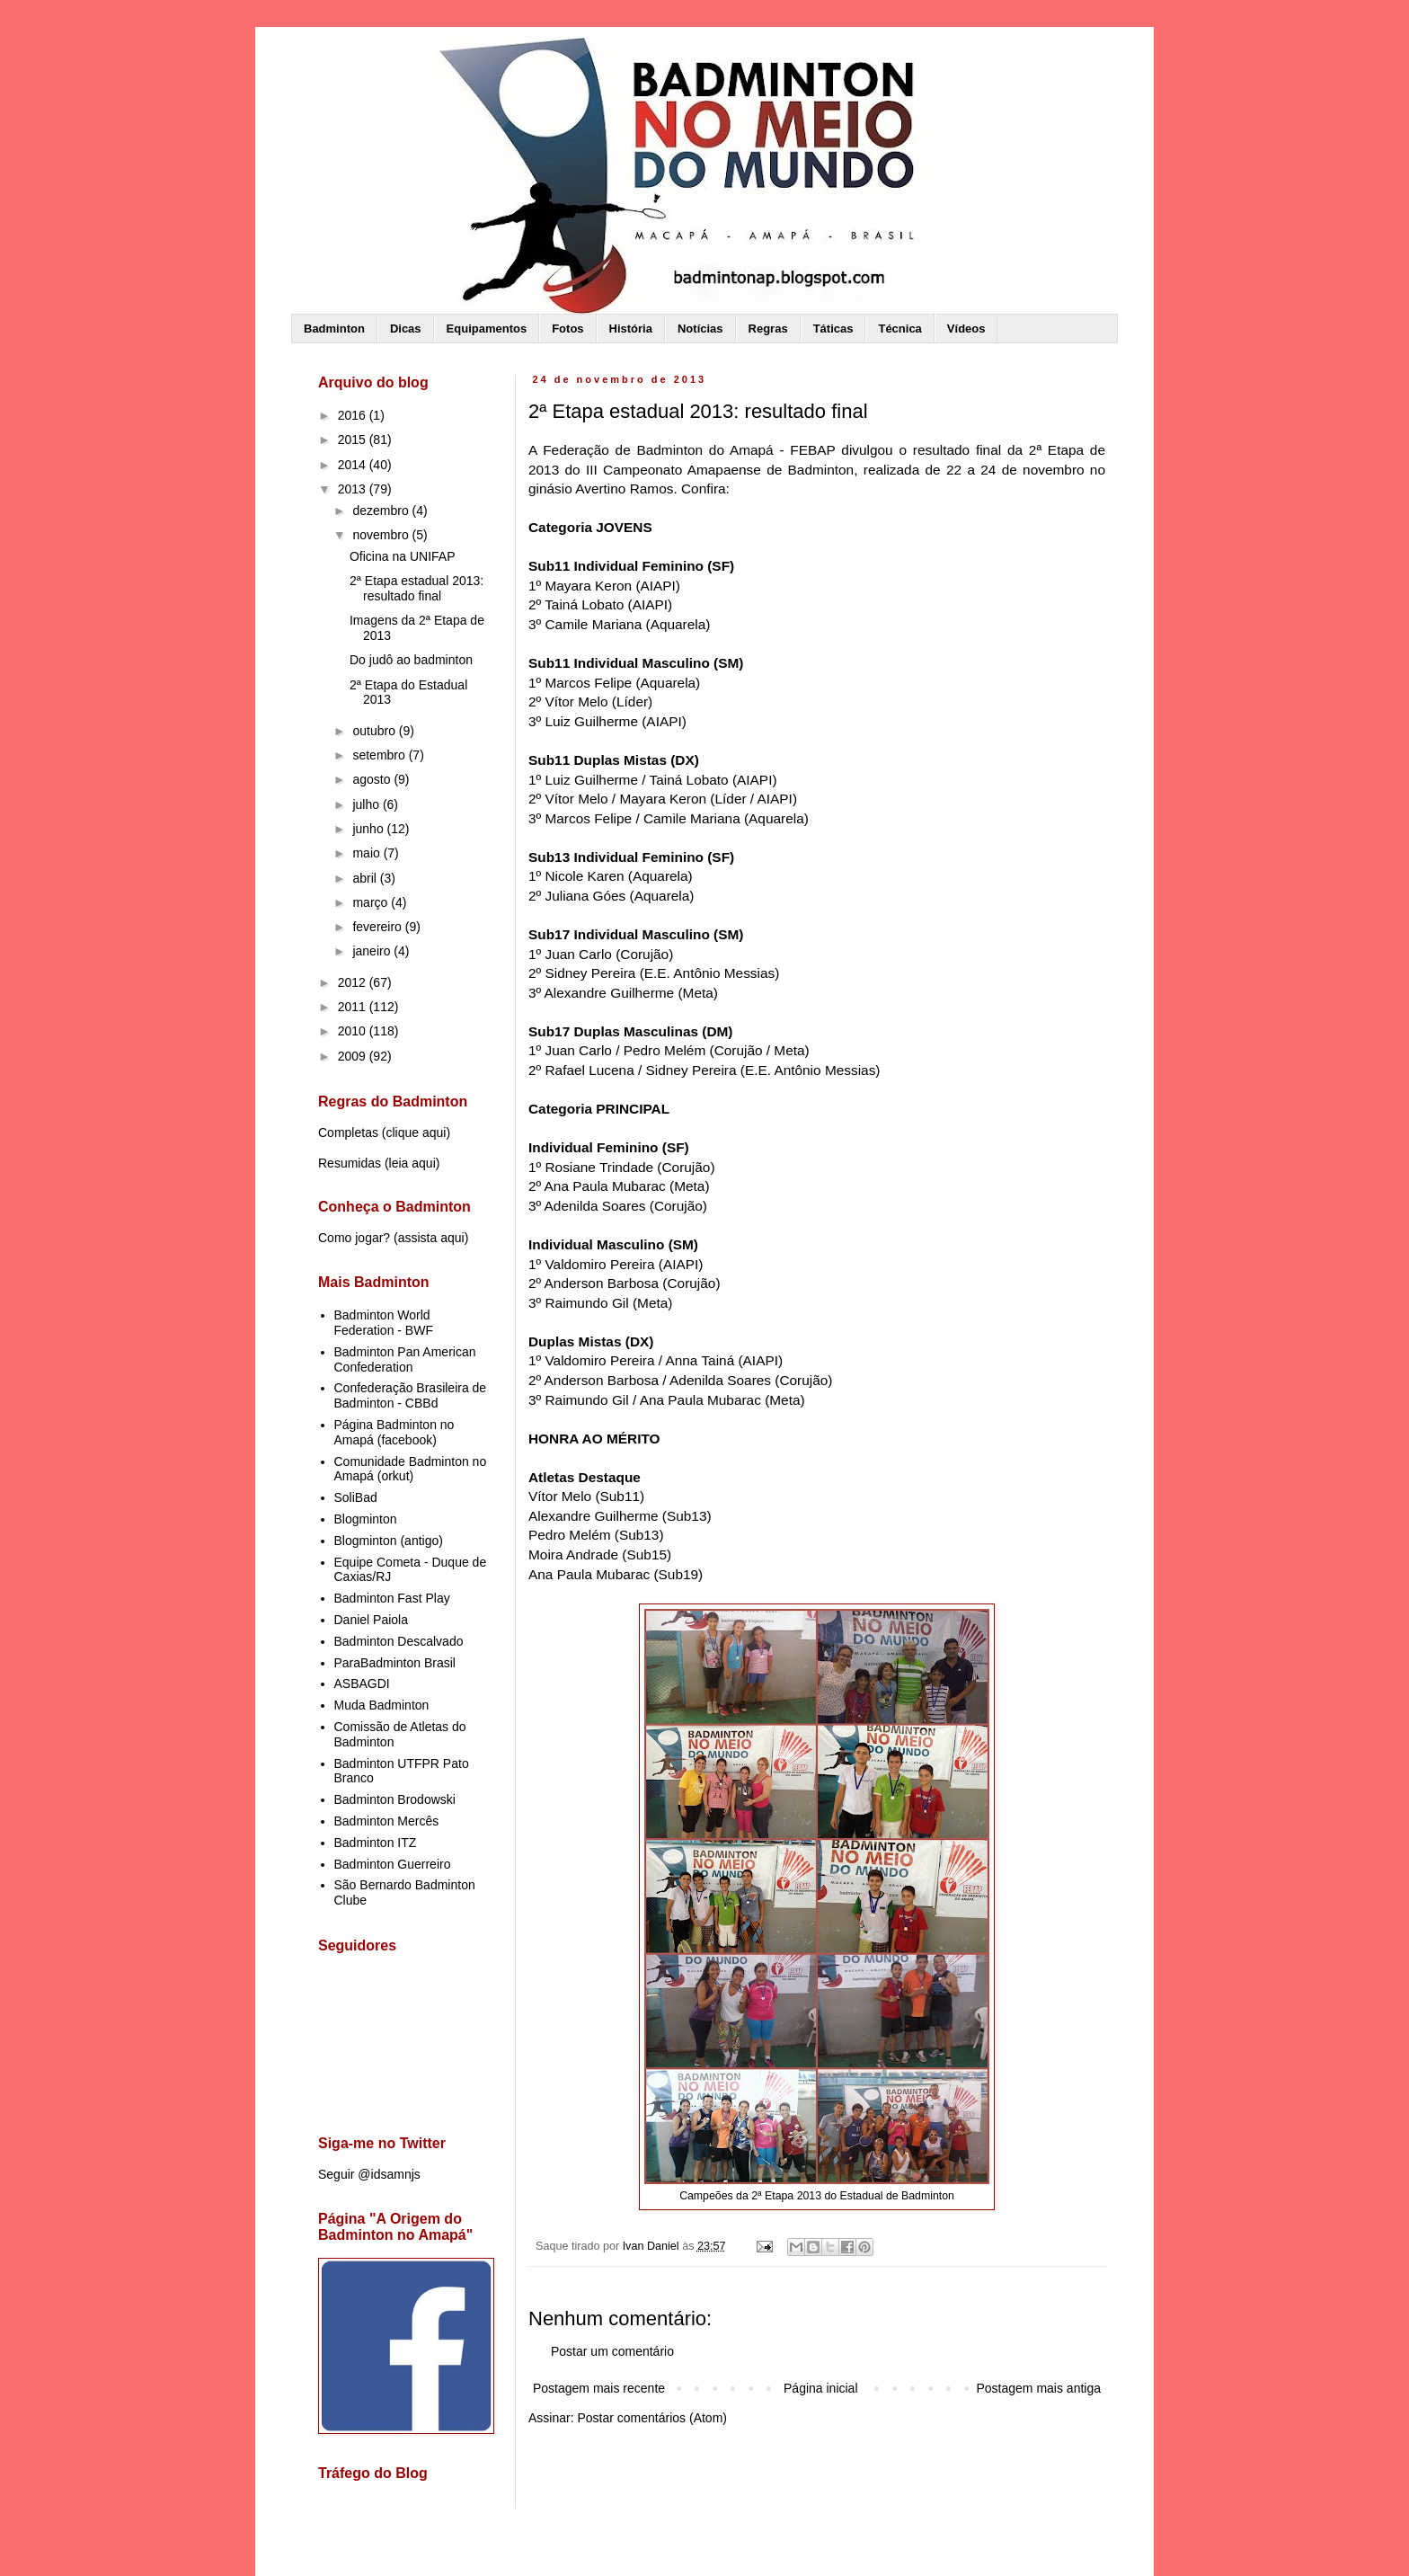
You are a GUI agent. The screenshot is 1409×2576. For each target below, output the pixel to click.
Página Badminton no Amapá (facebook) (394, 1432)
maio (367, 853)
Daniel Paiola (371, 1619)
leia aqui (412, 1163)
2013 (353, 489)
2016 (353, 415)
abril (365, 878)
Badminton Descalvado (399, 1641)
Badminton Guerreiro (392, 1864)
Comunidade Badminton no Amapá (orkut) (410, 1469)
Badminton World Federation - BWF (383, 1322)
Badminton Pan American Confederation (405, 1359)
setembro (380, 755)
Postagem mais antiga (1038, 2388)
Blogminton (365, 1519)
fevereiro (378, 926)
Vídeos (966, 328)
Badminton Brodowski (395, 1799)
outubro (375, 731)
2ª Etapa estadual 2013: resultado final (416, 588)
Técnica (899, 328)
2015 (353, 439)
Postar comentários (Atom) (652, 2418)
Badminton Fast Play (392, 1598)
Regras (768, 328)
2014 (353, 464)
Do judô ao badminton (411, 660)
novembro (382, 535)
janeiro (373, 951)
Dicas (405, 328)
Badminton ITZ (375, 1842)
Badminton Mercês (386, 1821)
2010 (353, 1031)
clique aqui (415, 1132)
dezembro (382, 510)
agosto (373, 779)
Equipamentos (487, 328)
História (630, 328)
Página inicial (821, 2388)
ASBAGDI (362, 1683)
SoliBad (355, 1497)
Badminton (334, 328)
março (371, 902)
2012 (353, 982)
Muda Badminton (382, 1705)
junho (369, 829)
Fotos (567, 328)
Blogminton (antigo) (388, 1540)
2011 (353, 1006)
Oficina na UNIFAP (403, 556)
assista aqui (431, 1237)
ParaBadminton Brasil (395, 1663)
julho (367, 804)
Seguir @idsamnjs (369, 2174)
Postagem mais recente (599, 2388)
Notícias (700, 328)
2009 (353, 1056)
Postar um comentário (612, 2351)
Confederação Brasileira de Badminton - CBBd (410, 1395)
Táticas (833, 328)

_What the task asks_.
Please output every entry exactly as written, apart from the pictures.

_Reply to the exercise_.
You are a GUI agent. The screenshot is 1409×2576. For each target below, output the pixel to click.
Página Badminton no Amapá (facebook) (394, 1432)
maio (367, 853)
Daniel Paiola (371, 1619)
leia aqui (412, 1163)
2013 (353, 489)
2016 (353, 415)
abril (365, 878)
Badminton Descalvado (399, 1641)
Badminton Guerreiro (392, 1864)
Comunidade Badminton no Amapá (orkut) (410, 1469)
Badminton World Federation - BWF (383, 1322)
Badminton Pan American Confederation (405, 1359)
setembro (380, 755)
Postagem mais antiga (1038, 2388)
Blogminton (365, 1519)
fevereiro (378, 926)
Vídeos (966, 328)
Badminton Brodowski (395, 1799)
outubro (375, 731)
2ª Etapa estadual 2013: resultado final (416, 588)
Técnica (899, 328)
2015 (353, 439)
Postar comentários (Atom) (652, 2418)
Badminton Fast Play (392, 1598)
Regras (768, 328)
2014 (353, 464)
Do judô ao badminton (411, 660)
novembro (382, 535)
janeiro (373, 951)
Dicas (405, 328)
Badminton ITZ (375, 1842)
Badminton Mercês (386, 1821)
2010 (353, 1031)
clique aqui (415, 1132)
dezembro (382, 510)
agosto (373, 779)
Equipamentos (487, 328)
História (630, 328)
Página inicial (821, 2388)
ASBAGDI (362, 1683)
SoliBad (355, 1497)
Badminton (334, 328)
março (371, 902)
2012 (353, 982)
Muda Badminton (382, 1705)
junho (369, 829)
Fotos (567, 328)
Blogminton (antigo) (388, 1540)
2011 (353, 1006)
Oficina na UNIFAP (403, 556)
assista aqui (431, 1237)
ParaBadminton Brasil (395, 1663)
julho (367, 804)
Seguir @idsamnjs (369, 2174)
Postagem mais recente (599, 2388)
Notícias (700, 328)
2009 (353, 1056)
Postar um comentário (612, 2351)
Confederação Brasileira de Badminton - CBBd (410, 1395)
Táticas (833, 328)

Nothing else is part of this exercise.